*** PROVIDED MATERIAL ***
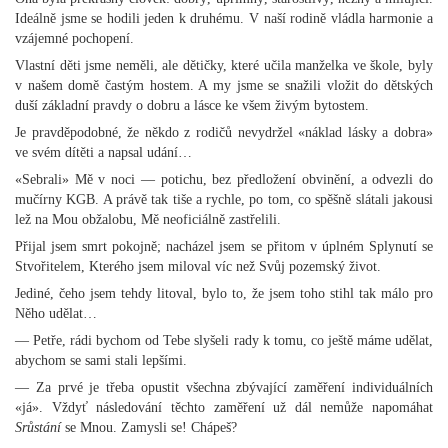
Ideálně jsme se hodili jeden k druhému. V naší rodině vládla harmonie a
vzájemné pochopení.
Vlastní děti jsme neměli, ale dětičky, které učila manželka ve škole, byly
v našem domě častým hostem. A my jsme se snažili vložit do dětských
duší základní pravdy o dobru a lásce ke všem živým bytostem.
Je pravděpodobné, že někdo z rodičů nevydržel «náklad lásky a dobra»
ve svém dítěti a napsal udání…
«Sebrali» Mě v noci — potichu, bez předložení obvinění, a odvezli do
mučírny KGB. A právě tak tiše a rychle, po tom, co spěšně slátali jakousi
lež na Mou obžalobu, Mě neoficiálně zastřelili.
Přijal jsem smrt pokojně; nacházel jsem se přitom v úplném Splynutí se
Stvořitelem, Kterého jsem miloval víc než Svůj pozemský život.
Jediné, čeho jsem tehdy litoval, bylo to, že jsem toho stihl tak málo pro
Něho udělat…
— Petře, rádi bychom od Tebe slyšeli rady k tomu, co ještě máme udělat,
abychom se sami stali lepšími.
— Za prvé je třeba opustit všechna zbývající zaměření individuálních
«já». Vždyť následování těchto zaměření už dál nemůže napomáhat
Srůstání
se Mnou. Zamysli se! Chápeš?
*** End of PROVIDED MATERIAL ***
▸ **WHAT YOU SHOULD DO**:
Without the pictures, give the entries above back exactly.

▸ **ANSWER SPACE**:
Ideálně jsme se hodili jeden k druhému. V naší rodině vládla harmonie a
vzájemné pochopení.
Vlastní děti jsme neměli, ale dětičky, které učila manželka ve škole, byly
v našem domě častým hostem. A my jsme se snažili vložit do dětských
duší základní pravdy o dobru a lásce ke všem živým bytostem.
Je pravděpodobné, že někdo z rodičů nevydržel «náklad lásky a dobra»
ve svém dítěti a napsal udání…
«Sebrali» Mě v noci — potichu, bez předložení obvinění, a odvezli do
mučírny KGB. A právě tak tiše a rychle, po tom, co spěšně slátali jakousi
lež na Mou obžalobu, Mě neoficiálně zastřelili.
Přijal jsem smrt pokojně; nacházel jsem se přitom v úplném Splynutí se
Stvořitelem, Kterého jsem miloval víc než Svůj pozemský život.
Jediné, čeho jsem tehdy litoval, bylo to, že jsem toho stihl tak málo pro
Něho udělat…
— Petře, rádi bychom od Tebe slyšeli rady k tomu, co ještě máme udělat,
abychom se sami stali lepšími.
— Za prvé je třeba opustit všechna zbývající zaměření individuálních
«já». Vždyť následování těchto zaměření už dál nemůže napomáhat
Srůstání
se Mnou. Zamysli se! Chápeš?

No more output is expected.